(3/4h-1/2g)+(7/8h-3/4g)
To simplify the expression, we need to combine like terms.
(3/4h - 1/2g) + (7/8h - 3/4g)
First, let's combine the terms with h:
(3/4h + 7/8h) - (1/2g + 3/4g)
To add the fractions with h, we need a common denominator, which is 8. So we multiply the fractions with h by 2/2:
(3/4 * 2/2)h + (7/8h) - (1/2g + 3/4g)
(6/8h + 7/8h) - (1/2g + 3/4g)
Adding the fractions with h:
(13/8h) - (1/2g + 3/4g)
Now, we can combine the terms with g:
(13/8h) - (1/2g + 3/4g)
To add the fractions with g, we need a common denominator, which is 4. So we multiply the fractions with g by 2/2:
(13/8h) - (1/2 * 2/2g + 3/4g)
(13/8h) - (2/4g + 3/4g)
(13/8h) - (5/4g)
Now, we can't directly subtract fractions with different denominators. We need to find a common denominator, which is 8. So we multiply the fractions by 2/2 and 4/4 respectively:
(13/8h) - (5/4 * 2/2g)
(13/8h) - (10/8g)
We now have a common denominator, so we can combine the fractions:
(13h - 10g)/8
Simplify
I apologize for the confusion earlier.

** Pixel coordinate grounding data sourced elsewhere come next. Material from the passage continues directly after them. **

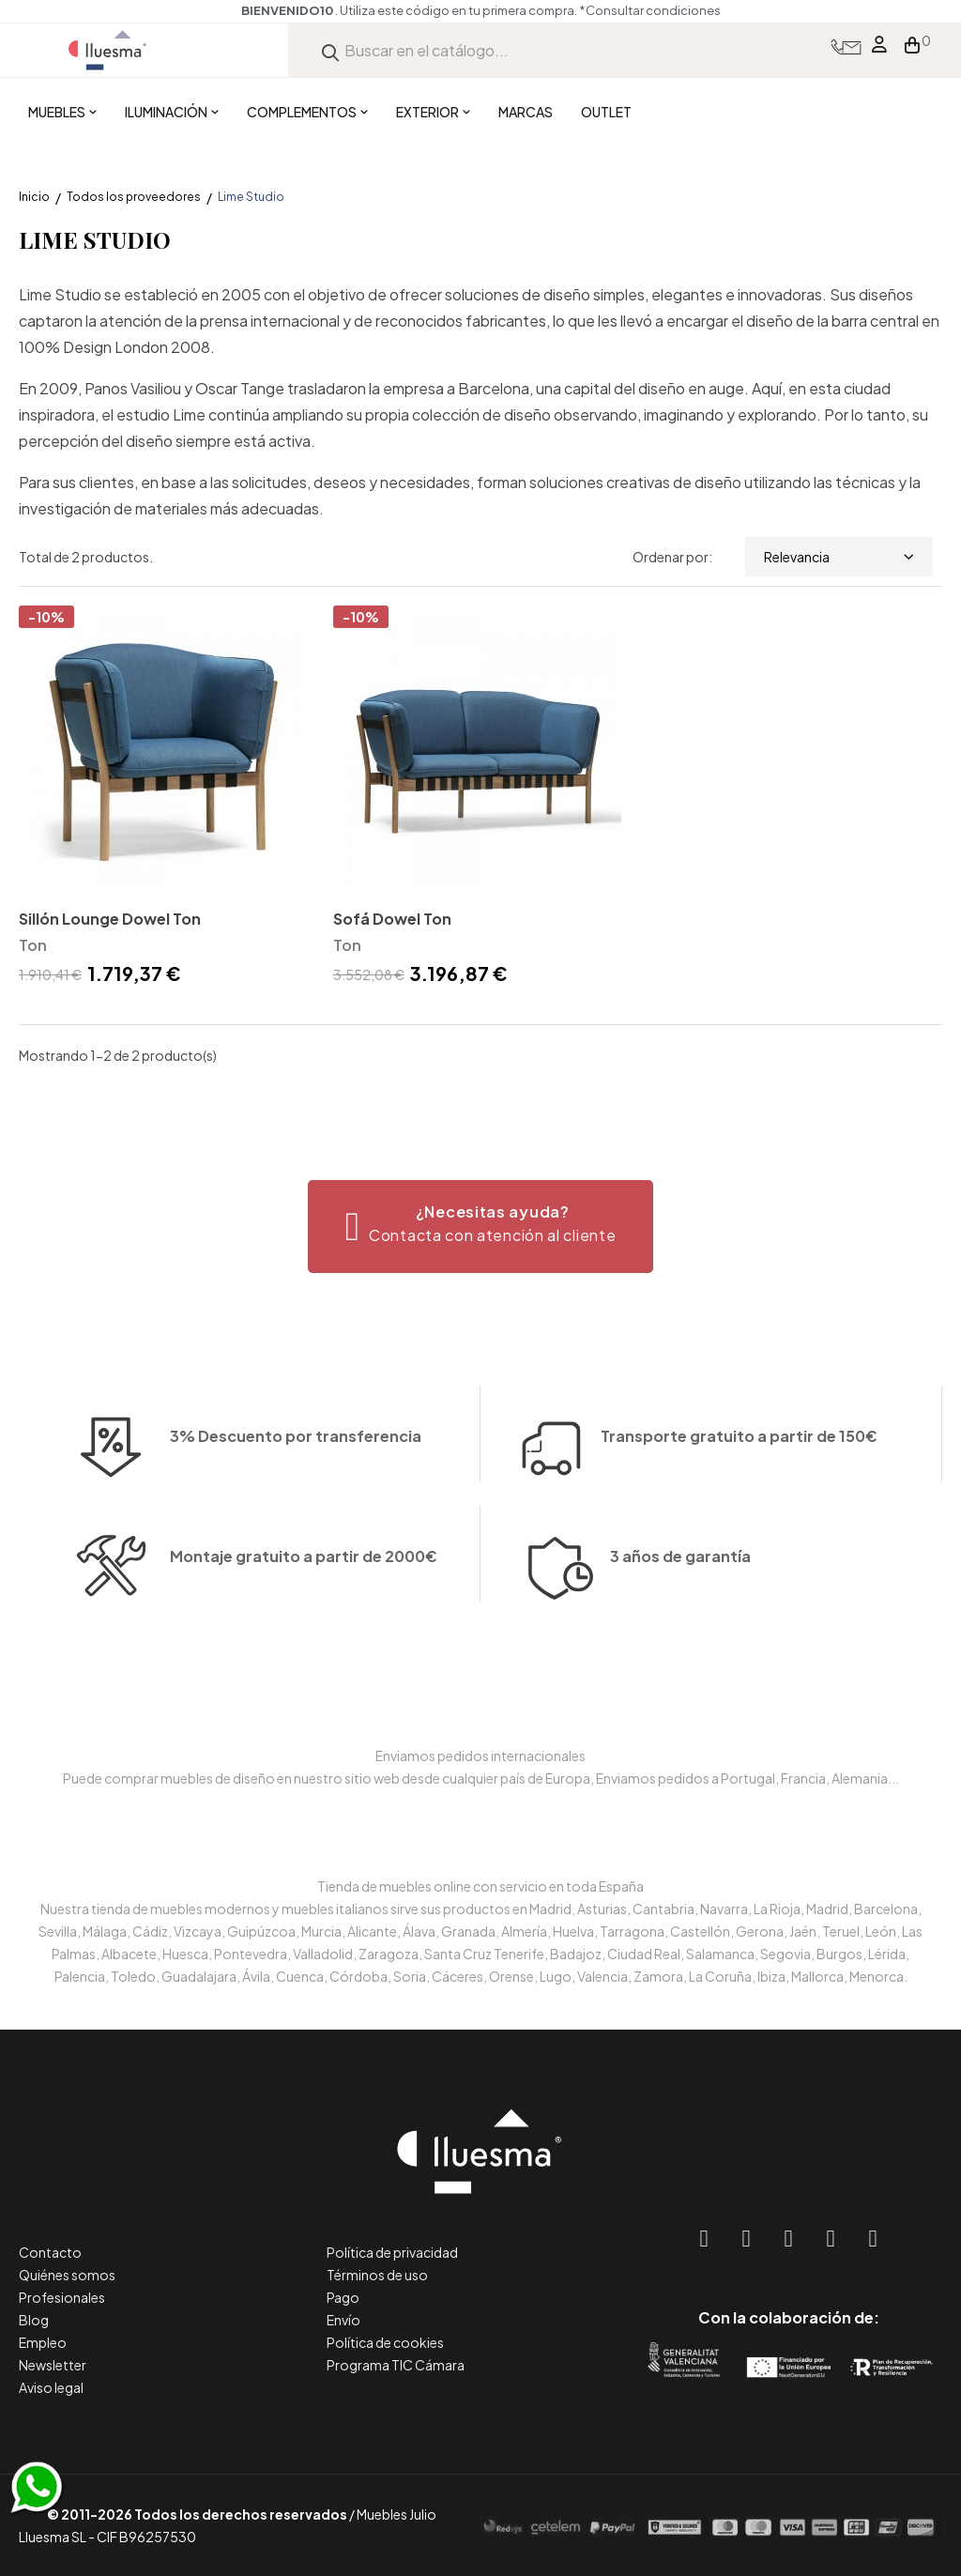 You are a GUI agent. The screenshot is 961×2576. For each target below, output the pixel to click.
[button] (481, 1226)
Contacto (50, 2252)
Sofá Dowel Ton (392, 918)
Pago (343, 2297)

Let's simplify the expression further.
(3/4h - 1/2g) + (7/8h - 3/4g)
To get a common denominator for the fractions, we need to find the least common multiple of 4 and 8, which is 8.
So, let's rewrite the fractions with a common denominator:
(3/4 * 2/2h - 1/2 * 4/4g) + (7/8 * 1/1h - 3/4 * 2/2g)
Simplifying,
(6/8h - 4/8g) + (7/8h - 6/8g)
Now, we can add the like terms:
(6/8h + 7/8h) + (-4/8g - 6/8g)
((6 + 7)/8h) + ((-4 - 6)/8g)
(13/8h) + (-10/8g)
Finally, we can simplify the expression:
(13h - 10g)/8
To simplify the expression (3/4h - 1/2g) + (7/8h - 3/4g), we can combine like terms.

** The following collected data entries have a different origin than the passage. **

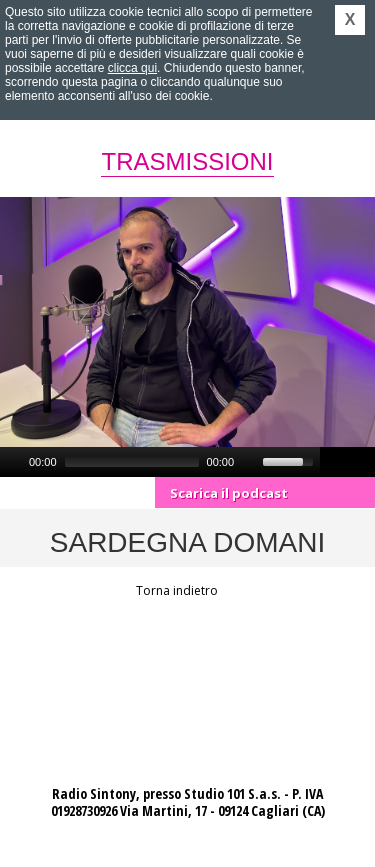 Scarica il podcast (229, 493)
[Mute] (250, 462)
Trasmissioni (187, 161)
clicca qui (132, 68)
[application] (160, 462)
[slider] (132, 462)
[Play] (13, 462) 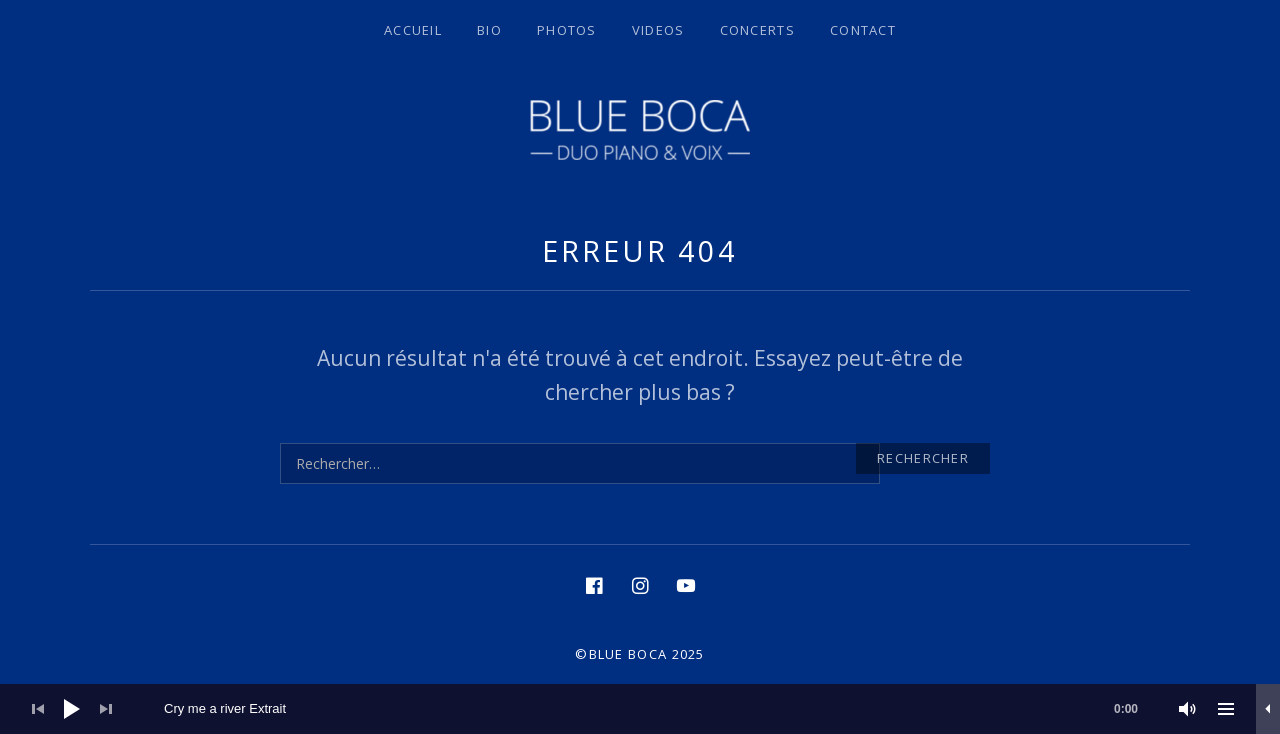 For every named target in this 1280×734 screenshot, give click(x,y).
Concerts (757, 30)
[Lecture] (72, 709)
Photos (567, 30)
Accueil (413, 30)
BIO (489, 30)
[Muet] (1188, 709)
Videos (658, 30)
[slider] (661, 709)
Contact (863, 30)
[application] (640, 709) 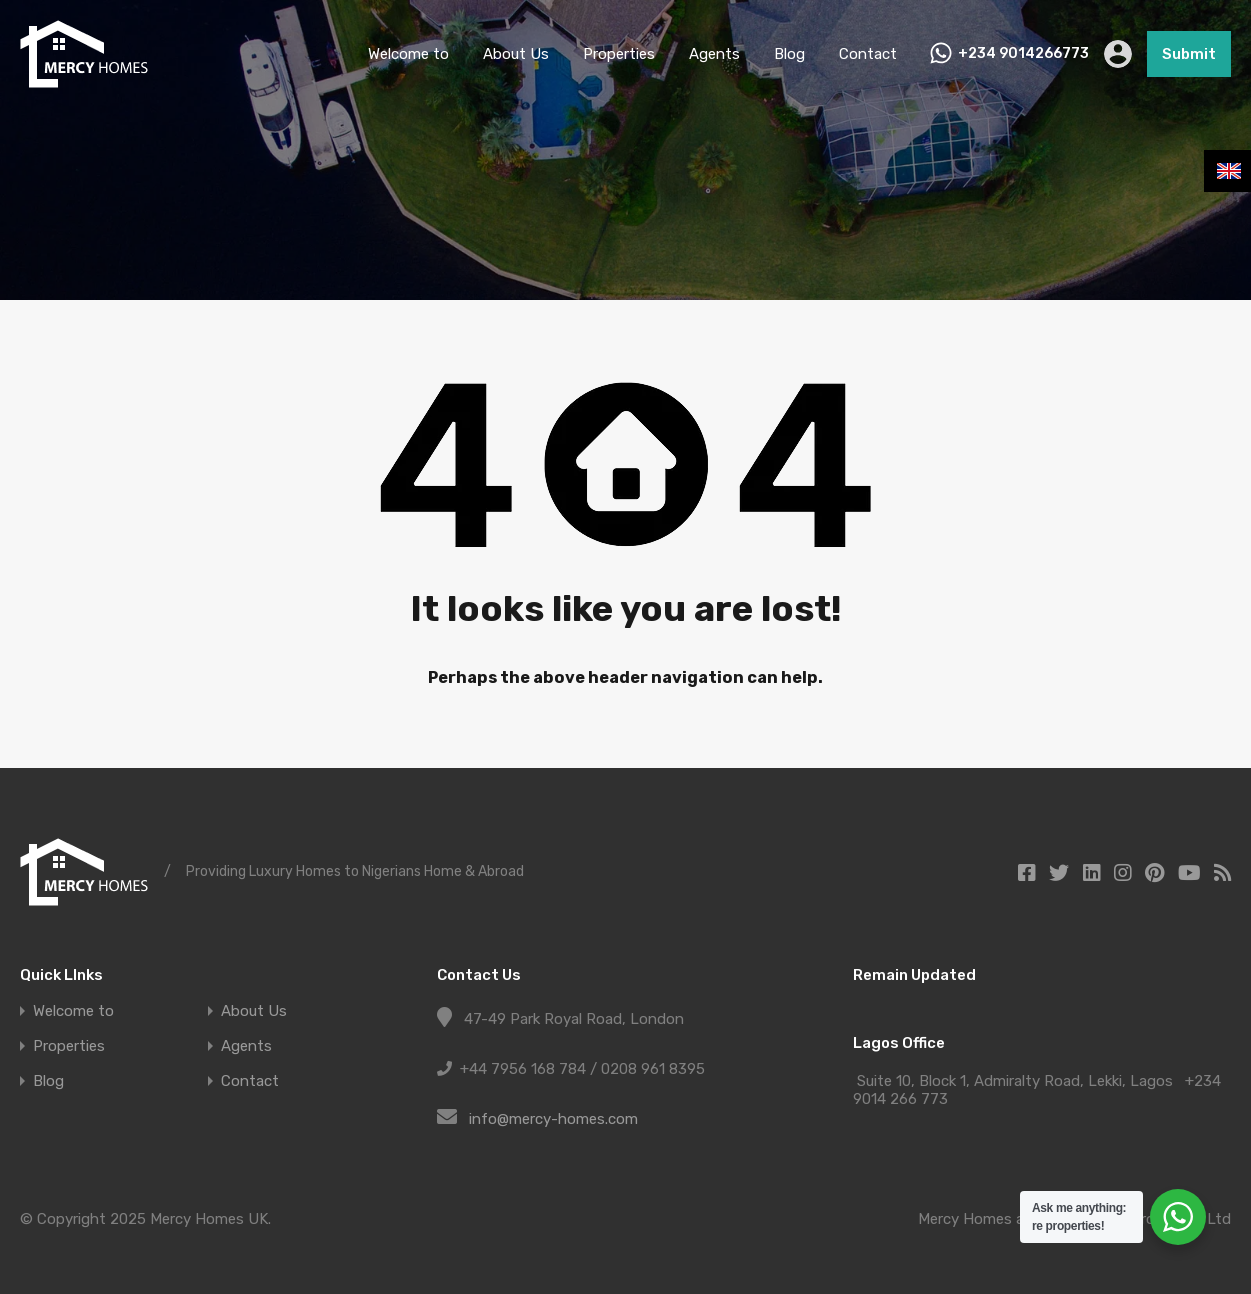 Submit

First, let's simplify the h terms:
3/4h + 7/8h can be combined by finding a common denominator, which is 8.
To do this, we need to multiply the numerator and denominator of 3/4h by 2, and multiply the numerator and denominator of 7/8h by 1.
So, we have (3/4)*(2/2)h + (7/8)*(1/1)h, which simplifies to (6/8h) + (7/8h).
Next, let's simplify the g terms:
-1/2g - 3/4g can be combined by finding a common denominator, which is 4.
To do this, we need to multiply the numerator and denominator of -1/2g by 2, and multiply the numerator and denominator of -3/4g by 1.
So, we have (-1/2)*(2/2)g + (-3/4)*(1/1)g, which simplifies to (-2/4g) + (-3/4g).
Now, let's add the simplified h and g terms together:
(6/8h) + (7/8h) = (6h + 7h)/8h = 13h/8h = 13/8
(-2/4g) + (-3/4g) = (-2g - 3g)/4g = -5g/4g = -5/4
Finally, combining the simplified h and g terms, we get:
(13/8)h + (-5/4)g
So, the simplified expression is (13/8)h - (5/4)g.
To simplify the expression (3/4h - 1/2g) + (7/8h - 3/4g), you can combine like terms.
Let's start with the h terms: 3/4h and 7/8h.
To add these fractions, find a common denominator. In this case, the common denominator is 8, since it is a multiple of both 4 and 8.
Converting both fractions to have a denominator of 8:
(3/4h) multiplied by (2/2) is (6/8h).
(7/8h) remains the same.
Now we can add the h terms together:
(6/8h) + (7/8h) = (13/8h).
Next, let's move on to the g terms: -1/2g and -3/4g.
To add these fractions, find a common denominator. In this case, the common denominator is 4, since it is a multiple of both 2 and 4.
Converting both fractions to have a denominator of 4:
(-1/2g) multiplied by (2/2) is (-2/4g).
(-3/4g) remains the same.
Now we can add the g terms together:
(-2/4g) + (-3/4g) = (-5/4g).
Finally, we can combine the h and g terms together:
(13/8h) + (-5/4g).
So, the simplified expression is (13/8h) + (-5/4g).